Relationship with the case of the person making the amendment Patent applicant address Umeda Center Building, 2-4-12 Nakazaki Nishi, Kita-ku, Osaka Name (285) Daikin Industries, Ltd. Representative Yama 1) Minoru 4, Agent 5, Amendment meeting Date of (voluntary) 6. In the specification to be amended, the Detailed Description of the Invention column and Drawing 7. Contents of the amendment (1) In the specification, between lines 7 and 8 on page 10, "

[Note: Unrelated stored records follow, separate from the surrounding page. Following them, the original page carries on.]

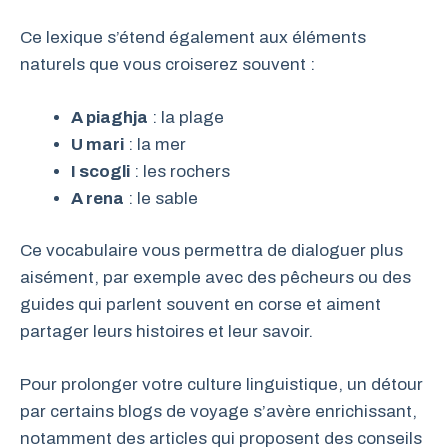
Ce lexique s’étend également aux éléments
naturels que vous croiserez souvent :
A piaghja
: la plage
U mari
: la mer
I scogli
: les rochers
A rena
: le sable
Ce vocabulaire vous permettra de dialoguer plus
aisément, par exemple avec des pêcheurs ou des
guides qui parlent souvent en corse et aiment
partager leurs histoires et leur savoir.
Pour prolonger votre culture linguistique, un détour
par certains blogs de voyage s’avère enrichissant,
notamment des articles qui proposent des conseils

In addition, for numbers where the mantissa data is all 0 and the high-order digit of the mantissa data is 1, the mantissa data is regarded as an integer value, and the number has a force feeling [Yes].

Claims (1)

[Claims] 1. A normalized floating point number having mantissa data (F) of a predetermined number of bits and indicating only the part below the decimal point on the lower side of exponent data (E) of a predetermined number of bits. Floating point number holding means (1) for holding, addition number output means (2) for outputting an added number in which the mantissa data is all 0 and the high-order digit of the mantissa data is 1, and the floating point number holding means holds an addition means (3) for generating an addition result expressed as a floating point number by adding the floating point number output from the addition number output means and the addition number outputted from the addition number output means; and an addition result expressed as a floating point number. 1. A converting device for converting a floating point number into an integer, comprising: converting data extracting means (4) for extracting only lower predetermined bits of mantissa data (F) constituting the mantissa data (F) as converted data. 2. The floating point number to integer conversion device according to claim 1, wherein both the floating point number and the conversion data are binary numbers. 3. The floating point number is the data before the coordinate transformation, and the integer is the data after the coordinate transformation. Simultaneously with the coordinate transformation operation, the addition number output means (2) outputs the addition number, and the addition means (3) A converting device from a floating point number to an integer according to claim 1 or 2, which performs an addition result generation operation according to the above claim 1 or 2. 4. For a normalized floating point number that has mantissa data (F) of a predetermined number of bits and indicating only the part below the decimal point on the lower side of exponent data (E) of a predetermined number of bits,
Adding numbers whose mantissa data are all 0 and where the high-order digit of the mantissa data is 1, and extracting only the lower predetermined bits of the mantissa data (F) that constitute the addition result expressed as a floating point number as conversion data. A method of converting floating point numbers to integers featuring the following.